Last week's controversy had Hillary in a burqa -- with liberal blogress Tina Brown claiming that President Obama was treating his Secretary of State like a "Saudi wife." But this week, Mrs. Clinton is in India. She is the latest of administration officials to go abroad looking for things to apologize about. You might call this her "Saari Tour" of India. The administration is in danger of becoming, quite literally, the sorriest one in our history.
Mrs. Clinton spoke to the Indians about climate change. She apologized for past U.S. failures and said she hoped India would be able to avoid our mistakes. "No one wants to stop or undermine the economic growth that is necessary to lift millions out of poverty," she said. But the Obama administration's Cap and Trade (and Tax) legislation arguably does exactly that.

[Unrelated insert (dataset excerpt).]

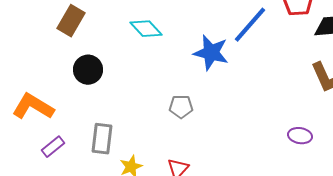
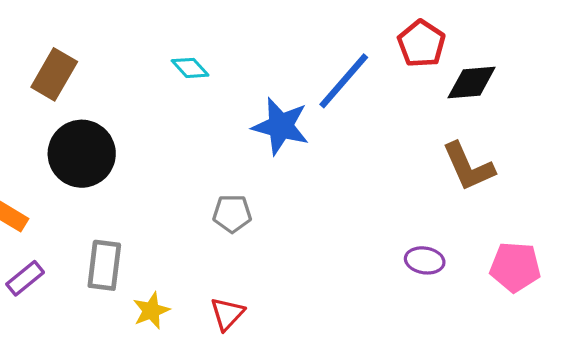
cyan diamond: (146, 29) -> (190, 68), moved, size x0.7
black circle: (88, 70) -> (82, 154), size x1.4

"The challenge is to create a global framework that recognizes the different needs and responsibilities of developed and developing countries alike," she said. We need to examine that phrase carefully. There's an assumption in those words that cannot go unchallenged. Hillary seems to think that U.S. is developed, that we have reached some advanced stage and that we are in a position to negotiate world agreements on how far and how fast other nations progress.

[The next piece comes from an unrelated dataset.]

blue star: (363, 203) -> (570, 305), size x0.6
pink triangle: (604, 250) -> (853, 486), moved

This shows a fundamental lack of understanding of how nations interact and how economies work. If we Americans are not still developing, we are decaying. It's that simple. If we think we can negotiate with other nations how far they shall go, what makes us think that they should listen to us? Especially when we approach them with our tail between our legs?

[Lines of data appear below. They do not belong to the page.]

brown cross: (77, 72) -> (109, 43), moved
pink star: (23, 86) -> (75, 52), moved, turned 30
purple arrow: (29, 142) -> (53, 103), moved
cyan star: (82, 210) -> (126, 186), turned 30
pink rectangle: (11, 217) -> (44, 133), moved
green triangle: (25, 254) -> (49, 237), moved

When I served as a U.S. Ambassador, I never found it productive at the UN or in any other international venues to go around apologizing for U.S. conduct. It should be clear that all Americans can think of things in our history we regret. I hate to think, for example, that Americans were ever involved in the slave trade. But I hardly think it's helpful to go to Africa or the Caribbean nations and bring that issue up now. In fact, when President Jefferson in 1806 called upon Congress to act quickly to eradicate the Trans-Atlantic slave trade, he called it a violation of the "human rights" of innocent Africans. He used the strongest anti-slavery language of any president prior to Abraham Lincoln. If only President Jefferson had coupled his ban on the Trans-Atlantic slave trade with a congressional ban on the interstate commerce in human beings, we might have been able to avoid the horrors of civil war.
While I do not recommend apologies to other nations as a tool of diplomacy, there is certainly one deeply flawed aspect of U.S.-Indian relations we here at home should all acknowledge -- forced sterilizations in that continental nation. While some American liberals like best-selling author Paul Ehrlich demanded concerted action against what he called "the Population Bomb," India bore the brunt of international demands for population control to be linked to development aid.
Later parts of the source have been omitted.